§ DATA UNDER STUDY
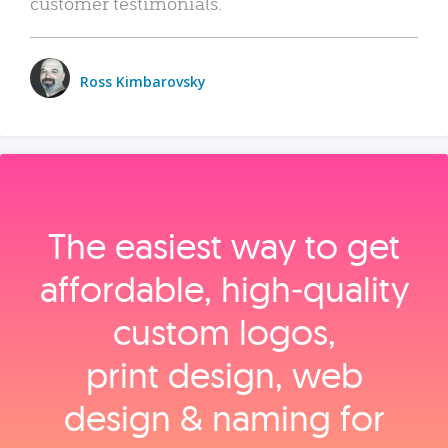
customer testimonials.
Ross Kimbarovsky
The easiest way to get
affordable, high‑quality
custom logos,
print design, web
design & naming for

§ ABOUT THIS TASK
Send back every record exactly as it stands, except the pictures.

§ YOUR RESPONSE
customer testimonials.
Ross Kimbarovsky
The easiest way to get
affordable, high‑quality
custom logos,
print design, web
design & naming for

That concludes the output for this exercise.